Jude’s shoulder blades met the mat. Mei’s body quivered. The referee blew his whistle. Mei released and fell away from Jude, who lay prostrate on the mat. As Mei stumbled up, she felt naked suddenly in the singlet that hiked up her thighs, and she crossed her arms in front of her chest. She looked up at the bleachers to where her father was sitting. He had the same bemused expression he’d worn seeing Jason Beecroft bleeding on the mat. He did not seem to be looking quite at her but at something distant. When he saw her looking at him, he nodded and gave a small smile. Mei could hear Jude breathing raggedly next to her and became conscious of her own breathing and the noises of the crowd.

“Good match,” Jude murmured, standing up.

“Good match,” Mei echoed hollowly. She could not look at Jude, so she looked over her shoulder at the boys, sitting in their phalanx on the bleachers. They all looked unsure, like they’d seen something they didn’t know how to interpret. Except for Drew. His face was drawn into a sly smile. He looked directly at Mei and raised his fist, turned vertically as if gripping something. She was confused for a moment, but then he flipped up his thumb. She flinched.

“Great job,” Coach Murphy shouted from the other side of the gym. “You brought the fire this time!”

The fire carved bloody lines in her throat. Mei glanced at Jude, who looked wide-eyed with befuddlement, like a puppy submerged in its first bath. It was a more devastating expression than if she had looked angry. Mei blinked her eyes shut. She imagined telling Coach Murphy that there would not be a next time.

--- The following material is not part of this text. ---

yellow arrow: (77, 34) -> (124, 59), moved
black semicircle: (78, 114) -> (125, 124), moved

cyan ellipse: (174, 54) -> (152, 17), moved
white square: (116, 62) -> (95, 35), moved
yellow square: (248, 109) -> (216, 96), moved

Yesterday she had been in Honors Lit, reading out loud the part of Lady Macbeth: “Come, you spirits / That tend on mortal thoughts, unsex me here, / And fill me from the crown to the toe top-full / Of direst cruelty. Make thick my blood.” She was a good reader, didn’t stumble over words, projected her voice—but still, there was Ms. Sharma, asking her with a half-smile and eyebrows knotted together, Can you put more violence in your voice? Try to really feel it, Mei? And Mei had no words to explain that violence wasn’t a distant friend that required her to call it into being, a genie from a bottle. No, she was biting it back the way you swallow your thickened saliva when you’re trying not to vomit. If she read it as she felt it, the walls of the room would crumble and take her with them.

Coach Murphy had been wrong. All those flailing practices—it wasn’t that she was a nice girl. It was that they gave her the wrong enemy. Mei tongued her sandpaper throat, tasting iron. Her body on top of Jude’s. She had been trying to destroy her. Could the spectators see that?

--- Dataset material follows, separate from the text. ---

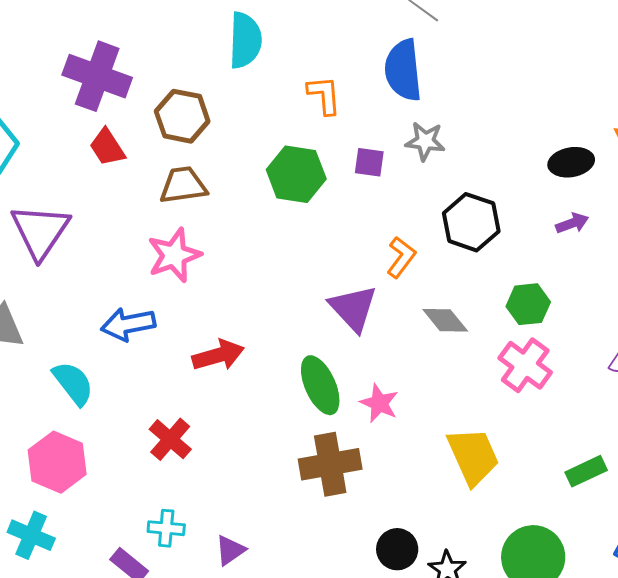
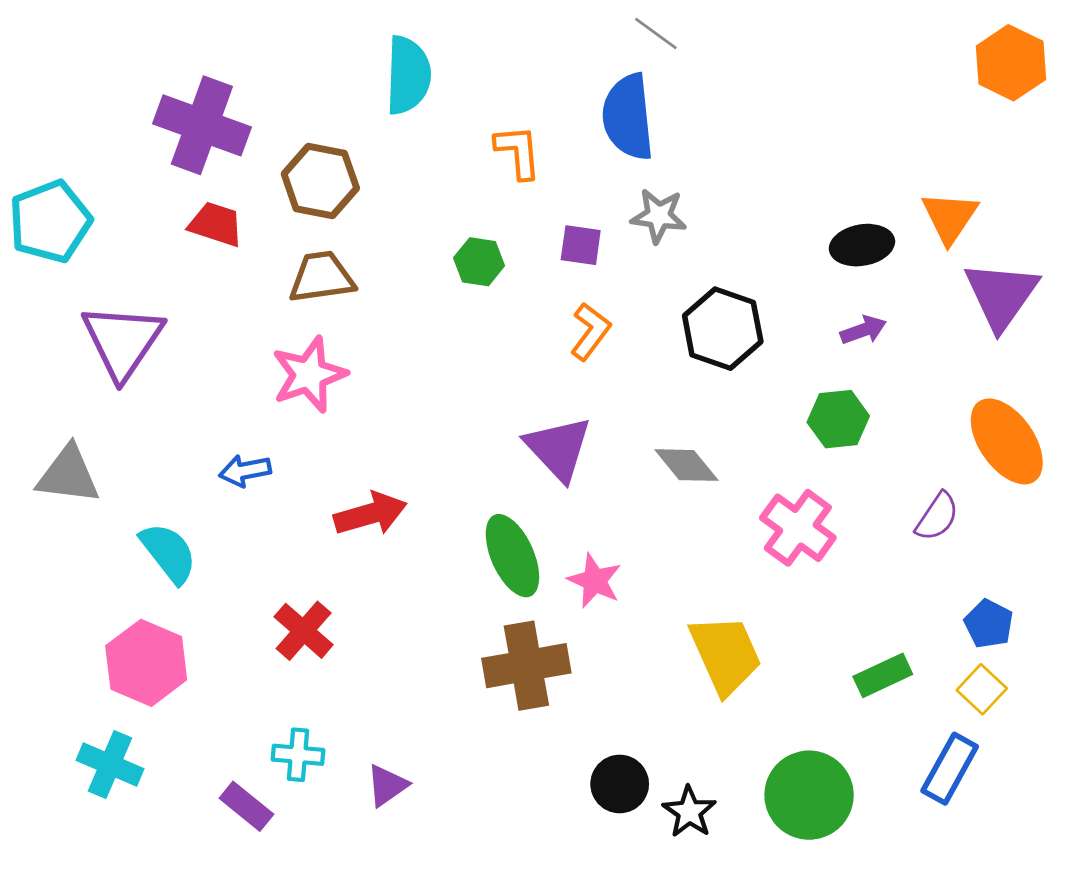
red trapezoid: (107, 147) -> (216, 224), turned 141
green hexagon: (296, 174) -> (479, 262), size x0.6
orange L-shape: (401, 257) -> (590, 331), moved
green hexagon: (528, 304) -> (838, 419), moved
blue arrow: (128, 324) -> (245, 471), size x0.7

Drew had. That look he’d given her, the thumbs-up. It was a horrible intimacy.

She looked down at her hand and realized there was a light beige-colored stain on her fingers, slightly sticky. She sniffed it and looked at Jude’s legs. That had been what Jude was doing with Coach Tara in the locker room all that time, Mei realized—putting concealer on the cuts. Now rivulets of sweat cut channels through the concealer, revealing the red underneath. One looked fresh, Mei realized. She shivered, feeling a phantom pain in her own leg, the uncomfortable sensation of burning barbs dancing on her own skin.

The adrenaline she’d been riding on was gone, ripped out from underneath her. Mei felt her expression slacken into blank-stared relief, as though she had escaped through the jaws of a tiger’s teeth. When she blinked she saw Jude’s legs, swiping at them in practice, trying to take her down. The referee stepped between them. He took Mei’s wet hand and raised it high in the air.